Padahastasana or Head to Knee Forward Bend Pose

What is Padahastasana?

The Padahastasana is referred to as the  Head to Knee Yoga Pose or the Head to Knee Forward Bend. Pada hastasana requires touching the feet with your hands.

It is a simple and basic pose, which can be performed on its own or incorporated as part of the Sun Salutation (Surya Namaskara). It is a toe touching posture which looks very easy, but its effectiveness lies in the way it is performed. You must concentrate and visualize it deeply in order to get its maximum benefit. You must breathe and relax completely. All yoga postures are like meditation, requiring complete concentration and awareness, which in turn brings about the release of stress and total relaxation.

This is a standing pose. Do not confuse it with Janu Shirsasana or the Knee to Head Pose, which is a sitting pose.

Step by Step:

For this posture you must first stand relaxed in the Palm Tree Pose (Tadasana).

  • Stand with your feet firmly on the ground, breathing normally, so that you are first mentally relaxed and tuned. Relax all your muscles and close your eyes. Be totally aware of your entire body. Feel the touch of your feet on the floor.

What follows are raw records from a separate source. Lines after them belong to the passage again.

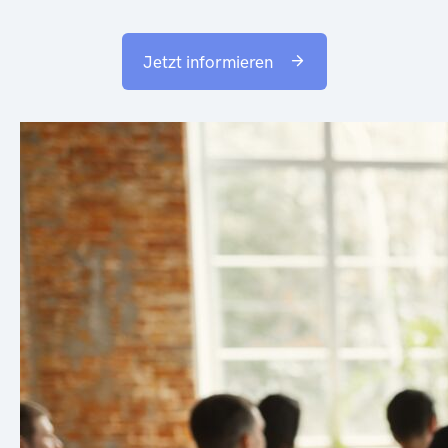
Jetzt informieren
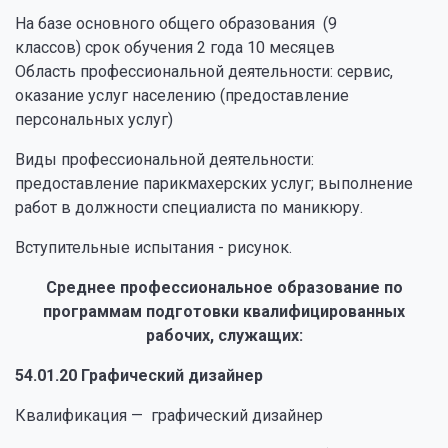
На базе основного общего образования (9
классов) срок обучения 2 года 10 месяцев
Область профессиональной деятельности: сервис,
оказание услуг населению (предоставление
персональных услуг)
Виды профессиональной деятельности:
предоставление парикмахерских услуг; выполнение
работ в должности специалиста по маникюру.
Вступительные испытания - рисунок.
Среднее профессиональное образование по
программам подготовки квалифицированных
рабочих, служащих:
54.01.20 Графический дизайнер
Квалификация — графический дизайнер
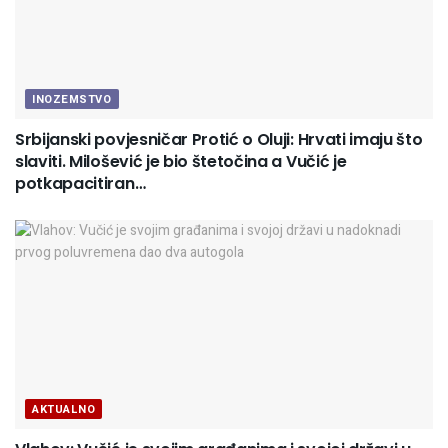
INOZEMSTVO
Srbijanski povjesničar Protić o Oluji: Hrvati imaju što
slaviti. Milošević je bio štetočina a Vučić je
potkapacitiran…
AKTUALNO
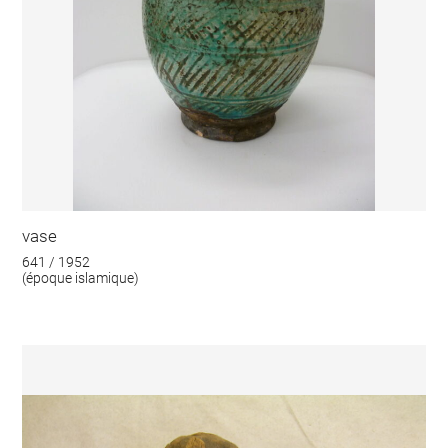
vase
641 / 1952
(époque islamique)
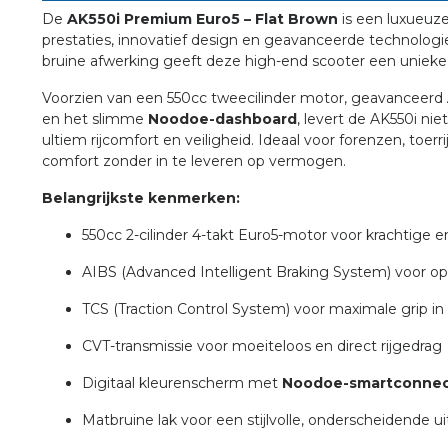
De
AK550i Premium Euro5 – Flat Brown
is een luxueuze
prestaties, innovatief design en geavanceerde technologie
bruine afwerking geeft deze high-end scooter een unieke uit
Voorzien van een 550cc tweecilinder motor, geavanceerd
en het slimme
Noodoe-dashboard
, levert de AK550i ni
ultiem rijcomfort en veiligheid. Ideaal voor forenzen, toer
comfort zonder in te leveren op vermogen.
Belangrijkste kenmerken:
550cc 2-cilinder 4-takt Euro5-motor voor krachtige e
AIBS (Advanced Intelligent Braking System) voor op
TCS (Traction Control System) voor maximale grip i
CVT-transmissie voor moeiteloos en direct rijgedrag
Digitaal kleurenscherm met
Noodoe-smartconne
Matbruine lak voor een stijlvolle, onderscheidende uit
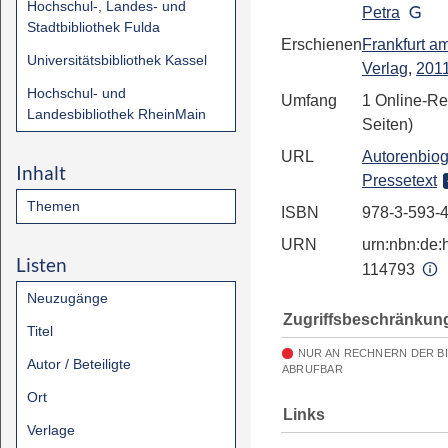
Hochschul-, Landes- und
Petra
Stadtbibliothek Fulda
Erschienen
Frankfurt a
Universitätsbibliothek Kassel
Verlag
,
201
Hochschul- und
Umfang
1 Online-Re
Landesbibliothek RheinMain
Seiten)
URL
Autorenbiog
Inhalt
Pressetext
Themen
ISBN
978-3-593-
URN
urn:nbn:de:h
Listen
114793
Neuzugänge
Zugriffsbeschränkun
Titel
NUR AN RECHNERN DER B
Autor / Beteiligte
ABRUFBAR
Ort
Links
Verlage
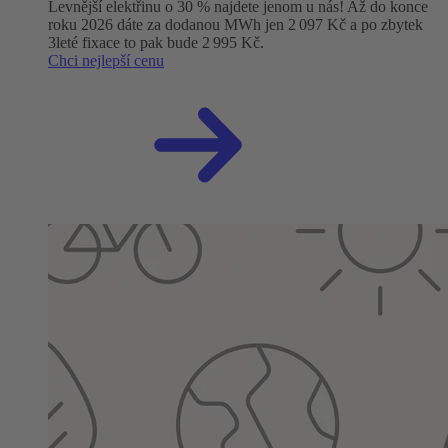
Levnější elektřinu o 30 % najdete jenom u nás! Až do konce
roku 2026 dáte za dodanou MWh jen 2 097 Kč a po zbytek
3leté fixace to pak bude 2 995 Kč.
Chci nejlepší cenu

  • Inhale deeply and raise your hands upwards, by first circling them out to the sides. Stretch your arms upwards as much as you can.

  • Now exhale slowly as you bend forward from the waist down. Keep on bending gradually, touching your knees and then gradually the calves and ankles, until your hands touch your feet. Take care not to bend your knees, but do not lock your knees either. Touch the feet (or either side, as far as you can). The movement should not be jerky or quick, but slow and fluid, while you are mindful of each sensation in your muscles.

  • Do not force any muscle to stretch. Your neck and head should be relaxed; your spine should be stretched and lengthened as far as possible, with the tailbone and hips pushed back.

  • Circle your hands out to either side of your feet. Wrap the first two fingers of the hands around the insides of the big toe of each corresponding foot. Inhale gently and hold your feet, breathing slowly but smoothly.

  • Take care not to bounce up and down. In the initial stages, you might feel your body trembling.

  • Hold the pose for some time and then release your hands while bending the knees slightly.

  • Now inhaling gently, bring your body back to the original vertical position, gradually releasing the stretch of the spinal muscles.

  • Repeat 3 or 4 times for maximum benefit.


Benefits: The Padahastasana has many benefits.

  • It stretches, strengthens and tones the muscles of the abdomen, legs, calves and thighs.

  • It stimulates and tones the glands and organs, such as the liver, pancreas and kidneys, which are situated in the abdominal region.

  • It helps relieve constipation.

  • It also relieves pain in sciatica and the lower back.